One night I was walking behind the grandstands with Dad as we headed for the concession stand, and a guy came up and grabbed me by the shoulder, and asked if I’d like to make a few bucks selling newspapers. He said I’d get a nickel a paper, and he’d give Dad the money for my ticket. There are times over the last 50 years or so when I’ve thought, “If I’d just told that guy ‘No’ I wouldn’t be in this mess.” However, over the long run I’ve had no reason to regret it. The people I’ve met in racing have become the best friends I have, and just about everything good that’s happened to me has happened because I was involved in racing.
Back on the original story, I sold 100 copies of National Speed Sport News that night and made $5.00. This wasn’t a paltry sum for a 10-year-old in 1949. Every week, I was back, doing the same thing and even continuing through the next year. The third year, the guy who had the NSSN “franchise” moved away and nobody stepped up to take it. I figured it was worth a try, and I put in a call to their headquarters in Ridgewood, N.J. (after promising my mother that I’d pay for the call). The circulation guy told me that they’d be glad to work with me, and pointed out that I’d make a dime a copy (the paper was only a quarter then), since they sold it to franchisees for 15 cents a copy.
Hot Dang! I was stepping in high cotton that season.
That went along pretty well, and soon I had another job, this one paying only in experience. Chris Economaki called and told me the guy who handled the paper sales was supposed to send in a story on the races. Here I was, 13 years old, and he wants me to write racing stories. He said if I’d just write what I saw, he’d handle the editing of the stories for me.
And that was the beginning of my writing career.
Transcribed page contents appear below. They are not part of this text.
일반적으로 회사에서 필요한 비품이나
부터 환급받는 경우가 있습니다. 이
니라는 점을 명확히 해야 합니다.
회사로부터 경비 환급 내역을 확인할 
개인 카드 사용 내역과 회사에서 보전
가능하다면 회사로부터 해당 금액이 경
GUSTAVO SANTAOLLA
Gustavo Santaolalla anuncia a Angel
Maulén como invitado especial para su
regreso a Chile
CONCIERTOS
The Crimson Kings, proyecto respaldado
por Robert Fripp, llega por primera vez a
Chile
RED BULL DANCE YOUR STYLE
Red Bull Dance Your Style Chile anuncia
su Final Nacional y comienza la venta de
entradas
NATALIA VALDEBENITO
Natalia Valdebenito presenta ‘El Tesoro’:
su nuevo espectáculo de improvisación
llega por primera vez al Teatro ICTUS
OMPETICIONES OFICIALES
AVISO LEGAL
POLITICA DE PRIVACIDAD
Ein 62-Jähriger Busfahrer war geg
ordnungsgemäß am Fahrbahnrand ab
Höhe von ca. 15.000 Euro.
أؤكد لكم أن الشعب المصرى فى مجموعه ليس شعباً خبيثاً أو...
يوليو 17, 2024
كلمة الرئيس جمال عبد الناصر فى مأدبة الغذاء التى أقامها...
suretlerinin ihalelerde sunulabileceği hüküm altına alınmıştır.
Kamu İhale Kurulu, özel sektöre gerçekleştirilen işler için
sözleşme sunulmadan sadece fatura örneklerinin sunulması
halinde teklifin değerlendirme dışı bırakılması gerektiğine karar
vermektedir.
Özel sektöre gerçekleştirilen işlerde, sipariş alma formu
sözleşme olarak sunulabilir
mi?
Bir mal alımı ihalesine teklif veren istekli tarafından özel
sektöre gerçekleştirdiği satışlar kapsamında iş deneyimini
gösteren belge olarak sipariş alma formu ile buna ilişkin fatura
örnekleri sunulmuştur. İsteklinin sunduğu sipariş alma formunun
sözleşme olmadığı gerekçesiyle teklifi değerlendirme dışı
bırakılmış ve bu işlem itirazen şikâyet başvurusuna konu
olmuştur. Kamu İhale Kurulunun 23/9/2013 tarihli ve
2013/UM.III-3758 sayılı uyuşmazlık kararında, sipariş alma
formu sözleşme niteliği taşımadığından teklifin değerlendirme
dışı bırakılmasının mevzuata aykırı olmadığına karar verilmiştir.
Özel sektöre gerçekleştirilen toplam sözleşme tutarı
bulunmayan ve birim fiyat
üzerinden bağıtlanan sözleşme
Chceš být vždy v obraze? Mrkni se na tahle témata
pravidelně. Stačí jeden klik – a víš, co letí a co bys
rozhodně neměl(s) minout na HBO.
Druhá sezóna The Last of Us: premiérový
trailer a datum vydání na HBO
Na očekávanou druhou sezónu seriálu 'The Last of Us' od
This continued until I graduated from high school and went into the Air Force, then resumed when I came out in 1960, helped build the Fairgrounds Motor Speedway in Louisville and took over the sales of the paper there. Before too long, they asked me to try flagging, and it took a few seconds to make up my mind since it was something I had always wanted to do. From there on, I flagged there and at various other tracks. In 1963, John Marcum hired me to flag some ARCA races, and when ASA was organized in 1972, I began flagging their races and serving in any other capacity needed.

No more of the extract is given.